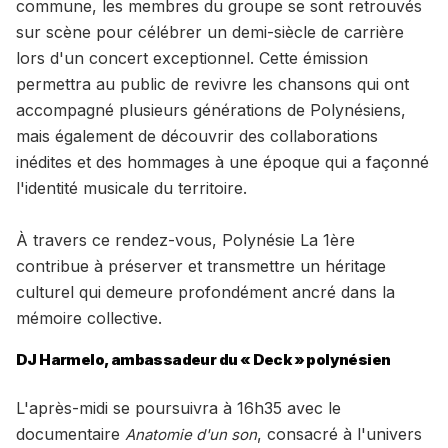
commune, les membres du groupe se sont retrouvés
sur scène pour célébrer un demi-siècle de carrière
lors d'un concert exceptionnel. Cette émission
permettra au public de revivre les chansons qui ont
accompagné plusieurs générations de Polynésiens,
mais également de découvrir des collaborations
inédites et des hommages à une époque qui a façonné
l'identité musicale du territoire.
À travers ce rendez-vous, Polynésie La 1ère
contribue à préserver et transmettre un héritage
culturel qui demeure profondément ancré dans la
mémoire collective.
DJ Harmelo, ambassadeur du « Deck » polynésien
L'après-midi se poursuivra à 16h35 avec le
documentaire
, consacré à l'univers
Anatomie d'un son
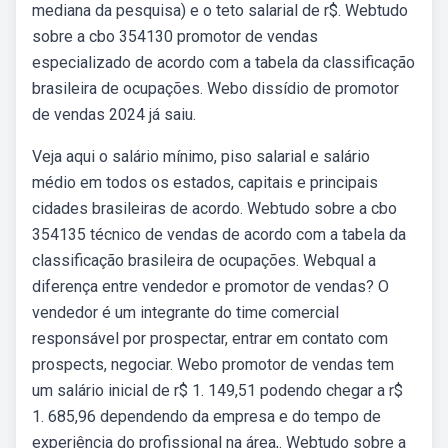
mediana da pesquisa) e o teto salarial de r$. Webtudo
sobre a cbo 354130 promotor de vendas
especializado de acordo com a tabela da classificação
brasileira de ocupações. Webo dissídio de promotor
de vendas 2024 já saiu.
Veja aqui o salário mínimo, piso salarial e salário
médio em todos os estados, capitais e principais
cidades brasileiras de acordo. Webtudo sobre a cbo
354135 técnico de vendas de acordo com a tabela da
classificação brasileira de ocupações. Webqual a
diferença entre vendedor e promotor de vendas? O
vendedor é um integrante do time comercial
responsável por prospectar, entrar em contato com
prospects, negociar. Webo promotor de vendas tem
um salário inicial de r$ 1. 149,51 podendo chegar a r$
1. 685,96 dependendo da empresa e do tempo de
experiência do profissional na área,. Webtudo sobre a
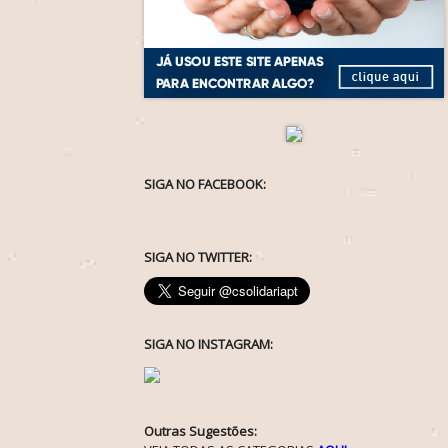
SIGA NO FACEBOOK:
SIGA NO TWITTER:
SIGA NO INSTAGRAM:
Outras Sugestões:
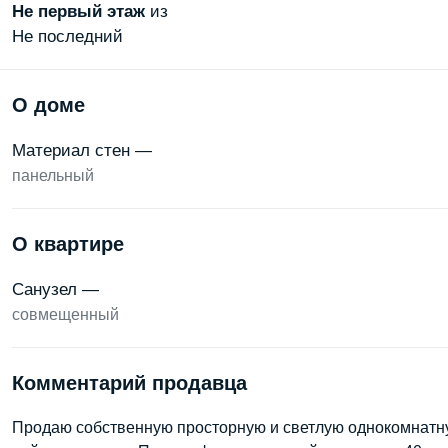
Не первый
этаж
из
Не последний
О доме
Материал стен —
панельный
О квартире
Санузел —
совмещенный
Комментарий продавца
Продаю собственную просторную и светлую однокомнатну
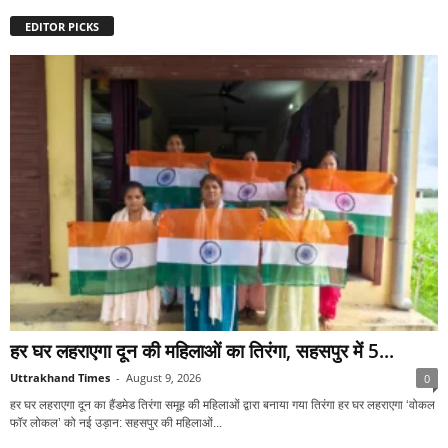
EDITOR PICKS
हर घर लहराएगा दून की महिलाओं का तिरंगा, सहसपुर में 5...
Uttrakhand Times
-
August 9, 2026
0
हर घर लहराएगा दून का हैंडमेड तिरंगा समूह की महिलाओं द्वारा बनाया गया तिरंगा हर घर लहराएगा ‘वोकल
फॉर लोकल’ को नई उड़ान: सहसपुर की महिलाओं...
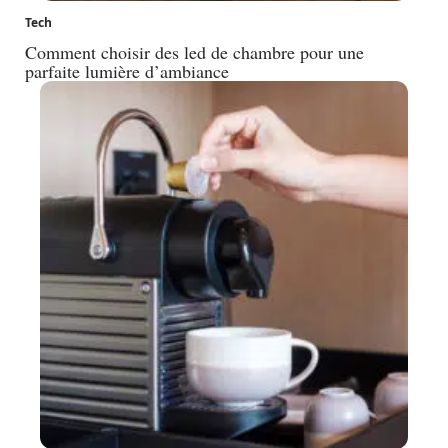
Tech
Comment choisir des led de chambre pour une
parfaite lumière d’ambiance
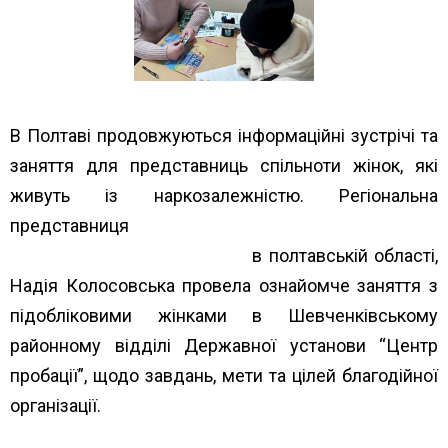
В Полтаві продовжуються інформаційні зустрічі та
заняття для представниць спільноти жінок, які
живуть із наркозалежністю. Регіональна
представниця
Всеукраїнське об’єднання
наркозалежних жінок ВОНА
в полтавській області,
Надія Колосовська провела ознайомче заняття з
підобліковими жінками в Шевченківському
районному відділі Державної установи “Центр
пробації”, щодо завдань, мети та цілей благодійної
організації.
------------------------------------------------------------
- _PROBLEM DESCRIPTION_
Return each line of the data, keeping its wording exact and omitting pictures.

- _TASK RESPONSE_
commune, les membres du groupe se sont retrouvés
sur scène pour célébrer un demi-siècle de carrière
lors d'un concert exceptionnel. Cette émission
permettra au public de revivre les chansons qui ont
accompagné plusieurs générations de Polynésiens,
mais également de découvrir des collaborations
inédites et des hommages à une époque qui a façonné
l'identité musicale du territoire.
À travers ce rendez-vous, Polynésie La 1ère
contribue à préserver et transmettre un héritage
culturel qui demeure profondément ancré dans la
mémoire collective.
DJ Harmelo, ambassadeur du « Deck » polynésien
L'après-midi se poursuivra à 16h35 avec le
documentaire
, consacré à l'univers
Anatomie d'un son
mediana da pesquisa) e o teto salarial de r$. Webtudo
sobre a cbo 354130 promotor de vendas
especializado de acordo com a tabela da classificação
brasileira de ocupações. Webo dissídio de promotor
de vendas 2024 já saiu.
Veja aqui o salário mínimo, piso salarial e salário
médio em todos os estados, capitais e principais
cidades brasileiras de acordo. Webtudo sobre a cbo
354135 técnico de vendas de acordo com a tabela da
classificação brasileira de ocupações. Webqual a
diferença entre vendedor e promotor de vendas? O
vendedor é um integrante do time comercial
responsável por prospectar, entrar em contato com
prospects, negociar. Webo promotor de vendas tem
um salário inicial de r$ 1. 149,51 podendo chegar a r$
1. 685,96 dependendo da empresa e do tempo de
experiência do profissional na área,. Webtudo sobre a
SIGA NO FACEBOOK:
SIGA NO TWITTER:
SIGA NO INSTAGRAM:
Outras Sugestões:
Не первый
этаж
из
Не последний
О доме
Материал стен —
панельный
О квартире
Санузел —
совмещенный
Комментарий продавца
Продаю собственную просторную и светлую однокомнатну
EDITOR PICKS
हर घर लहराएगा दून की महिलाओं का तिरंगा, सहसपुर में 5...
Uttrakhand Times
-
August 9, 2026
0
हर घर लहराएगा दून का हैंडमेड तिरंगा समूह की महिलाओं द्वारा बनाया गया तिरंगा हर घर लहराएगा ‘वोकल
फॉर लोकल’ को नई उड़ान: सहसपुर की महिलाओं...
Tech
Comment choisir des led de chambre pour une
parfaite lumière d’ambiance
В Полтаві продовжуються інформаційні зустрічі та
заняття для представниць спільноти жінок, які
живуть із наркозалежністю. Регіональна
представниця
Всеукраїнське об’єднання
наркозалежних жінок ВОНА
в полтавській області,
Надія Колосовська провела ознайомче заняття з
підобліковими жінками в Шевченківському
районному відділі Державної установи “Центр
пробації”, щодо завдань, мети та цілей благодійної
організації.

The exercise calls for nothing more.